Talks and presentations
FP-Rowhammer: Rowhammer-Based Device Fingerprinting
UC Davis, Davis, CA 95616 on Feb 16 2024
Device fingerprinting relies on attributes that capture heterogeneity in hardware and software configurations to extract unique and stable fingerprints. Fingerprinting countermeasures attempt to either present a uniform fingerprint across different devices through normalization or present different fingerprints for the same device each time through obfuscation. We present FP-Rowhammer, a Rowhammer-based device fingerprinting approach that can build unique and stable fingerprints even across devices with normalized or obfuscated hardware and software configurations. To this end, FP-Rowhammer leverages the DRAM manufacturing process variation that gives rise to unique distributions of Rowhammer-induced bit flips across different DRAM modules.

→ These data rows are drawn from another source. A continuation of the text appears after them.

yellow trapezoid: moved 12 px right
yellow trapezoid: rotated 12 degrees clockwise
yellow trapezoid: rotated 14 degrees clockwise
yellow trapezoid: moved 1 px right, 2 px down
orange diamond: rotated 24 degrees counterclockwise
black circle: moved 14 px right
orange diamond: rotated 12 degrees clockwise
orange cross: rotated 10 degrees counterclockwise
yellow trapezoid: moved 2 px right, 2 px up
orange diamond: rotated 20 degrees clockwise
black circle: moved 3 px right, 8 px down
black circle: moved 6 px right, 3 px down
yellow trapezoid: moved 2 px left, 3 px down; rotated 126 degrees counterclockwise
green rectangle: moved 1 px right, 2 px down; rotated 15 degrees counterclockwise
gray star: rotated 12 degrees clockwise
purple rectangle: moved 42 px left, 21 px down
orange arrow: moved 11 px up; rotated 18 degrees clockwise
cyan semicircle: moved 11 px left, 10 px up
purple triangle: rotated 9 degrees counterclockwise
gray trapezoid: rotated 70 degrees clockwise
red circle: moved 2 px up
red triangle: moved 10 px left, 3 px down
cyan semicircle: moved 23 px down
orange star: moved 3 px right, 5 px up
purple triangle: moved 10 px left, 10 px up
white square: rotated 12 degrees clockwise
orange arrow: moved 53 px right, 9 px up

Aragorn: An Automated and Extensible Privacy-Enhancing System for Mobile Cameras
UC Davis, Davis, CA 95616 on Jan 21 2022
Mobile app developers often rely on high-quality cameras to implement rich functionalities. However, giving apps unfettered access to the mobile camera poses a serious threat to user privacy because camera frames may contain sensitive information that is beyond the scope of the app. To mitigate this privacy concern, we present Aragorn, a novel privacy-enhancing mobile camera system that automatically sanitizes camera frames to only contain user-authorized objects without needing any manual user input.
eXeGAN: Not all Malware is created Equal
Blue Hexagon, Sunnyvale, CA 94086 on Sep 20 2019
Antivirus engines use static analysis of executables to detect malware. In some cases, they prefer static analysis over dynamic analysis since dynamic analysis is time consuming and can be unreliable if the malware detects that it is being executed in a sandboxed environment for analysis. The advent of machine learning has greatly shifted malware detection in favor of these engines, since ML models tend to generalize, helping them detect completely new and unseen types of malware. We explore if malware authors can also leverage machine learning to evade detection by presenting eXeGAN, a generative adversarial network that mutates executables to evade ML and ruled based static detection, while preserving their functionality.